Все смотрели на художника с неподдельным ужасом.
Паузу нарушила Матильда Львовна:
— А чья же рука потом в озере была? Ты и Луизу укокошил? Негодяй!
— Нет, Матильда Львовна, как раз к смерти Луизы Жан Мануа отношения не имеет! — твердо заявила Глафира. — Это не ее рука была найдена в озере!
— Как не ее? А чья? А кольцо? — заголосили все в один голос.
— Руку на озере обнаружила я, когда мы гуляли с Петром Лукичом и госпожой Метинской. Так вот, я заметила, что на обнаруженной правой руке имеются ссадины и мозоли. Понятно, что конечность пролежала в воде некоторое время, но то, что рукой трудились, — было видно. Но когда я была в комнате Луизы, то обнаружила, что и письменный прибор, и книги, и спальные принадлежности находятся с левой стороны. Значит, Луиза была левша. А найденная рука, судя по мозолям и натертостям, принадлежала правше. Так вот, я задам вам еще один вопрос, Иван Яковлевич — за что вы убили личную служанку Луизы Дуню? Это ведь ее рука?
Жан Мануа не поднимал головы, весь затрясся.
— Я знаю, что это рука Дуни, так как тело ее я тоже нашла! И причем тело было без правой руки.
— Но где? Как нашли? — Глаза Жана округлились от удивления.
— Нашла под «ореховым кустом». Не зря же Луиза по ночам пела песенки Якову Борисовичу. Пыталась ввести его в заблуждение.
— Под ореховым кустом…
Там твоя невеста…
Сиди, Яша-дурачок! —
подпевал барин Голощекин.
— Его не воспринимали всерьез, а ведь он говорил, что по ночам Луиза требует у него кольцо и рассказывает про ореховый куст.
— А зачем ей кольцо? — спросил Петя.
— Ну как зачем? Оно стоит очень много, а денег у Луизы всегда не хватало. Она даже свою личную служанку не пожалела, а тут кольцо дорогущее. Да еще пыталась запугать до смерти дядюшку, ведь в случае его кончины все наследство перейдет к ее будущему мужу Ивану Голощекину. Как вам удалось вписать себя в наследники, расскажите, Иван Яковлевич?

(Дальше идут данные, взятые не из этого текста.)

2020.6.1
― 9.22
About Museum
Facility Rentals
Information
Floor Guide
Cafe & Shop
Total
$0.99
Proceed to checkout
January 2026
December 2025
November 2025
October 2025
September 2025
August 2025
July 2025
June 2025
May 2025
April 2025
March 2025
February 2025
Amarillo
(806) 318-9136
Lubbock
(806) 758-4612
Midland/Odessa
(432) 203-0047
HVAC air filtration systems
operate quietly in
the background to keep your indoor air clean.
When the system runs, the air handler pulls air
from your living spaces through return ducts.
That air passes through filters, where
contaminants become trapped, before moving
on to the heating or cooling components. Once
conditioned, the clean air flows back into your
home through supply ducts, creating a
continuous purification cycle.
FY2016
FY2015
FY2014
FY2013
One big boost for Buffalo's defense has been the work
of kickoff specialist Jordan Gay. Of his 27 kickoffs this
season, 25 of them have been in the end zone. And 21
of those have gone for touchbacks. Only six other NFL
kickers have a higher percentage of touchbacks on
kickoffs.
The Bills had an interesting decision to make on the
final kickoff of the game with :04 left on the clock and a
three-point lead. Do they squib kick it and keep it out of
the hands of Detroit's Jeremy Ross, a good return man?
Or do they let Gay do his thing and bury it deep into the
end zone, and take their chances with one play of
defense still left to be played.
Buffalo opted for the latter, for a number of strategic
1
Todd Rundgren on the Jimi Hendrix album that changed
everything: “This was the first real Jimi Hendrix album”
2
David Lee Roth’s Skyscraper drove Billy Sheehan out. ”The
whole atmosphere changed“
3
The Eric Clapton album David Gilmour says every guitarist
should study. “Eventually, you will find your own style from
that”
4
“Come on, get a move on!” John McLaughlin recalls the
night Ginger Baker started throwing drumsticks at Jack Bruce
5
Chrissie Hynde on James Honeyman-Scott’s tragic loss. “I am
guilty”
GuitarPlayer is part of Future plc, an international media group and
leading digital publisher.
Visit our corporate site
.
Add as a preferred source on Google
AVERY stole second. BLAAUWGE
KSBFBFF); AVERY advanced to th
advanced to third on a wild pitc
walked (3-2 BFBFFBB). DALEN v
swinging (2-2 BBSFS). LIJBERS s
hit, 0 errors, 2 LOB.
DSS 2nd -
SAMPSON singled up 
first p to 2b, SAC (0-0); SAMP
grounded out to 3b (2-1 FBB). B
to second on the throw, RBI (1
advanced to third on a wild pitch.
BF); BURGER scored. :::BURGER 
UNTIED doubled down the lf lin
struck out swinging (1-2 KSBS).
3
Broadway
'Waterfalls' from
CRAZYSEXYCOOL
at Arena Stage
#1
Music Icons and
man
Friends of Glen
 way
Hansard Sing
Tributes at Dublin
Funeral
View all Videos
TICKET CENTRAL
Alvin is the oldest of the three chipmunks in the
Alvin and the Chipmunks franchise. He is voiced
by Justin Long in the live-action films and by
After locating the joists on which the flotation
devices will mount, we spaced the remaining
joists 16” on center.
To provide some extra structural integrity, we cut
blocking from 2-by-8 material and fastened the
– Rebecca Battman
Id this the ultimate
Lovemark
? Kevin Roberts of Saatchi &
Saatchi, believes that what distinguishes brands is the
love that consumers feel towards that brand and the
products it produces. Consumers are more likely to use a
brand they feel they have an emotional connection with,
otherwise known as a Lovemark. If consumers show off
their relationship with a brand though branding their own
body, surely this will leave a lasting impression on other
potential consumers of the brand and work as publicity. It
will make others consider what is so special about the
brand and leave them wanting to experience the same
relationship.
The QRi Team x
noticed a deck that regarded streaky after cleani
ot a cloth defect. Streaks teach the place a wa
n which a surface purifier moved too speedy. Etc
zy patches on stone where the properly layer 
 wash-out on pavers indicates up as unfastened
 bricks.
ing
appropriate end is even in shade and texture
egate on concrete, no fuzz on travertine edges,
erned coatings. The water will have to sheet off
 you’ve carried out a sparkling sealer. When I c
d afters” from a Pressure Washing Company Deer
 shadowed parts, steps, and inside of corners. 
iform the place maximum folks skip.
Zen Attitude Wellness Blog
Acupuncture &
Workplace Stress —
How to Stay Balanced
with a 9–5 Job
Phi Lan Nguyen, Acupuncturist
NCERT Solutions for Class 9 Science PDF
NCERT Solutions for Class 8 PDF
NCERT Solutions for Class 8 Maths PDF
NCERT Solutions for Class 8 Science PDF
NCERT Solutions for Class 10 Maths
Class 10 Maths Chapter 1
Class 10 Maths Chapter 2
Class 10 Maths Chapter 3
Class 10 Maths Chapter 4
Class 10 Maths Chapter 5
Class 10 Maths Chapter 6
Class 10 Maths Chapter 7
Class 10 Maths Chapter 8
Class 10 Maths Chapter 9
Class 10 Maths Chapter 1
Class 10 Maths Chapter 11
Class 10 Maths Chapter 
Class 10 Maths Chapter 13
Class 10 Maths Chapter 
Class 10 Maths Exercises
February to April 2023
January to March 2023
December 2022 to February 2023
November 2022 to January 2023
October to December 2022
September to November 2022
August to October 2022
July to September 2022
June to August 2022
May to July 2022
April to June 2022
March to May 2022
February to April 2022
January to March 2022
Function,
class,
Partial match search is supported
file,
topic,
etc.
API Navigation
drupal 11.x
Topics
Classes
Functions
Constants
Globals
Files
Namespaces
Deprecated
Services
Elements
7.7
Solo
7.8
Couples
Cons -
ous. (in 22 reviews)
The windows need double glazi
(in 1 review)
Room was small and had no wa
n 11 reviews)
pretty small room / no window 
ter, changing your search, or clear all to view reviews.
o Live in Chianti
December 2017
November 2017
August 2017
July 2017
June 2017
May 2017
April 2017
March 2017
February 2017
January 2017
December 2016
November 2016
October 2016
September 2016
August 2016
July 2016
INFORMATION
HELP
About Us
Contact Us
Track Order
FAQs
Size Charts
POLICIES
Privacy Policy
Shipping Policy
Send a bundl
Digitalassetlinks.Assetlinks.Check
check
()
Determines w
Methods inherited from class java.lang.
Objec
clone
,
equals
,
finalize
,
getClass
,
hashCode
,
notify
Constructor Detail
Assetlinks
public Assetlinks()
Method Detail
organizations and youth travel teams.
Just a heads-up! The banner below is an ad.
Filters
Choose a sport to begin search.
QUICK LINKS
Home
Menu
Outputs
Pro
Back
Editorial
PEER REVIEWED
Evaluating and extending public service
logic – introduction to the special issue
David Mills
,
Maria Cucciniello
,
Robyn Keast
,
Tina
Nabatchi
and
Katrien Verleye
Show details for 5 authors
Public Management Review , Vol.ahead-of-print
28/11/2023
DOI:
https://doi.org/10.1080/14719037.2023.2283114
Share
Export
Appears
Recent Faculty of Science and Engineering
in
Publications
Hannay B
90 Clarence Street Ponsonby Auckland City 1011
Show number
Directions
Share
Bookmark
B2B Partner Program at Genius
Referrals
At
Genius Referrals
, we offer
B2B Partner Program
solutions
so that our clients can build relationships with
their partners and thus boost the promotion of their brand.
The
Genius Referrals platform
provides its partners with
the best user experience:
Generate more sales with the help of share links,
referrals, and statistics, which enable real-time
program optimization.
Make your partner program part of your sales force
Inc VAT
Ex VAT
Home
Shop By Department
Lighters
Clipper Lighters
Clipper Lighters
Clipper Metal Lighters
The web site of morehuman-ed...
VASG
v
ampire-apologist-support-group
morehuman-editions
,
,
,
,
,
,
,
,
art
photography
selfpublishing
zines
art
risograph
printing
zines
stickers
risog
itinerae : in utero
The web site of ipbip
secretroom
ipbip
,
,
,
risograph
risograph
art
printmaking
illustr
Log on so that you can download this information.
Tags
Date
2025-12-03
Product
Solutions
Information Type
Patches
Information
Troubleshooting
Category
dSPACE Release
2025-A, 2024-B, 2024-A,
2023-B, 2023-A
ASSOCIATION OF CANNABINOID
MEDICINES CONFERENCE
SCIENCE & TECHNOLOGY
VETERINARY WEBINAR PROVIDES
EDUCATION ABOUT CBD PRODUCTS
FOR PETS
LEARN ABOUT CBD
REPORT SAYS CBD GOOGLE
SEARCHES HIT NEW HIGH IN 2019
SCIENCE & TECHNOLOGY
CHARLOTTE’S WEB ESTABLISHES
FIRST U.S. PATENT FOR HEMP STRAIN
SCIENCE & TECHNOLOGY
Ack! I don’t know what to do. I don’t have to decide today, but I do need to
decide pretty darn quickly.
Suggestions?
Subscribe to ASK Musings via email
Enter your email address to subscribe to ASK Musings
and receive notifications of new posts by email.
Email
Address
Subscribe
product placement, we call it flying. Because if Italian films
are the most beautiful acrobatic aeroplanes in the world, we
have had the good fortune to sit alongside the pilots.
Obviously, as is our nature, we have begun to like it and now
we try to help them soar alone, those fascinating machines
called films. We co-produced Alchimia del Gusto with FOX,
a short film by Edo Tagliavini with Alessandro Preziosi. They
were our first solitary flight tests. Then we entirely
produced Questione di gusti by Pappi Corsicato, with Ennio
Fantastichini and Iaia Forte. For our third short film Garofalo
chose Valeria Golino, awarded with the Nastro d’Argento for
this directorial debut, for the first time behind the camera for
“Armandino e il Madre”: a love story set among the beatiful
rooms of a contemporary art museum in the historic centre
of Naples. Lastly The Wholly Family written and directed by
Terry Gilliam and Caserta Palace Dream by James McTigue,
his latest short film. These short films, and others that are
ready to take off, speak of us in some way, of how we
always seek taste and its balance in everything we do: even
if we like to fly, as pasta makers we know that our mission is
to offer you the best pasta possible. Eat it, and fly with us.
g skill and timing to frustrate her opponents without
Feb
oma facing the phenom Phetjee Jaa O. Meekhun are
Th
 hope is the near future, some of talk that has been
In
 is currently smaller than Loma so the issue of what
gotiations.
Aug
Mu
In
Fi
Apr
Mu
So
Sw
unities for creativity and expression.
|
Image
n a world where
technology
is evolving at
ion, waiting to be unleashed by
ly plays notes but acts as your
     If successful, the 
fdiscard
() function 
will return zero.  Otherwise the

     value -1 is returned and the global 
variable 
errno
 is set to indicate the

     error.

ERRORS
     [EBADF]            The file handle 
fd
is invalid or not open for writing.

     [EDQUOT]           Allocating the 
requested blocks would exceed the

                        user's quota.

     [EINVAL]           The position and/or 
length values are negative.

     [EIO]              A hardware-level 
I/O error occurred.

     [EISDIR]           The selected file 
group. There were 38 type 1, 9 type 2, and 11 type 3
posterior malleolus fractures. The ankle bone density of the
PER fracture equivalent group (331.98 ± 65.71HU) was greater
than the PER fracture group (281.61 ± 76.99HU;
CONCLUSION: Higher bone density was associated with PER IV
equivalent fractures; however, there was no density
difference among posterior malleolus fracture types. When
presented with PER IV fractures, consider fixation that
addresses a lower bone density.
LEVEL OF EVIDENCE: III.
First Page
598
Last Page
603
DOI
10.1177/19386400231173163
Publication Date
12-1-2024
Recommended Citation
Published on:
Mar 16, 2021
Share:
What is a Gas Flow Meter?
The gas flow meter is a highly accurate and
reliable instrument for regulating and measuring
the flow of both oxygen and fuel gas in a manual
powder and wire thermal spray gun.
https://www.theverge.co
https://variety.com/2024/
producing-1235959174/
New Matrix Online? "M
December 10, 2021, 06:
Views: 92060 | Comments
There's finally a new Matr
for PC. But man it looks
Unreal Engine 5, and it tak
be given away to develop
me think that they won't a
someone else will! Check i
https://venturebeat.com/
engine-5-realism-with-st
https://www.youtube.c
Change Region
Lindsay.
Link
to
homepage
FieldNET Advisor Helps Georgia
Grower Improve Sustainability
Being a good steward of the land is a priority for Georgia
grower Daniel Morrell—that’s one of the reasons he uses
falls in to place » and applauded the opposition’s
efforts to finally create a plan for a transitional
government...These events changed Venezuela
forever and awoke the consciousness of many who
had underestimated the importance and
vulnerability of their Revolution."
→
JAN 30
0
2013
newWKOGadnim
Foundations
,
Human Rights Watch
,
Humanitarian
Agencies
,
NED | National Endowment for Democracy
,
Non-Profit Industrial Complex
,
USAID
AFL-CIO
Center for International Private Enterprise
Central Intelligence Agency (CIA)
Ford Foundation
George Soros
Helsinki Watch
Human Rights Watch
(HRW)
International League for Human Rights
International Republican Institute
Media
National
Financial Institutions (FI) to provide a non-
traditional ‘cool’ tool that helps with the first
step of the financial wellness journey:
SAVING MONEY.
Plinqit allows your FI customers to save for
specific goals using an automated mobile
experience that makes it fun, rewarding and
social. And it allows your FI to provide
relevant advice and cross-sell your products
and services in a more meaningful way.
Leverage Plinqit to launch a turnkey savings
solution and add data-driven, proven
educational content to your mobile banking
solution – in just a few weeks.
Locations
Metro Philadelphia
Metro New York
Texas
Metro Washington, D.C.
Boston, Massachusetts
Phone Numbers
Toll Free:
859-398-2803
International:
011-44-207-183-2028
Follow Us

— Это не я. Это все Луизка! Она меня заставила! Я не хотел! — в полный голос рыдал Жан.
— К дядюшке понятно, но к нам в комнату она зачем залезла? — спросил Федор Москвин.
— Она не вас хотела запугать, а Матильду Львовну. Ведь это ее комната была, пока вы не поменялись!
— А меня зачем? — испуганно спросила Метинская.
— А все из-за вашей симпатии с красавцем-художником! Луиза Генриховна ревновала и пыталась напугать соперницу, чтобы вы испугались и уехали отсюда. Она изображала из себя призрака, но следы голых ног под вашим окном указали, что привидения босиком не ходят.
— Ах ты, дрянь какая! — Жан подпрыгнул из-за стола, пытался напасть на Глафиру. Та отшатнулась от убийцы, его под руки подхватили два бравых помощника исправника Сиропского.
— Уведите его, — приказал он. — А где же Луиза Генриховна? Ее тоже нужно арестовать.
— Луизы Генриховны уже нет в живых, справедливость восторжествовала, высшие силы ее покарали, — ответил вместо Глафиры Лука Матвеевич. — Петя, я с тобой переговорю после завтрака.
Гости наконец-то вспомнили о завтраке, но аппетита больше ни у кого не было, кроме Якова Голощекина, облизывающего тарелку из-под каши.
Тверская область. Наши дни
Славик достал зажигалку, зажег огонь и только хотел кинуть ее на политый бензином пол, как что-то большое и твердое ударило его сверху по затылку.
— Шампунь ему наш не нравится! Козел какой! — Алина приложила бывшего коллегу огромной двухлитровой бутылью профессионального шампуня по голове. — Но в одном он прав — как же бесит, Таня, что ты всегда во всем права! — Алина пнула бесчувственное тело и принялась развязывать руки парикмахерше.
— Алина, кстати, выглядишь сногсшибательно, — с усмешкой произнесла Таня и обняла спасительницу. — И заметь, я как всегда права.
Алина действительно успела уложить локоны, накраситься и сейчас выглядела гораздо лучше, чем час назад.
Представив, как сейчас выглядит она сама, Таня медленно поплелась к рукомойнику, хотя бы умыться холодной водой. Голова просто раскалывалась на части.
— Так и сотрясение может быть, — Таня сжала виски руками.
Ко входу уже подъезжала с сиреной полицейская машина.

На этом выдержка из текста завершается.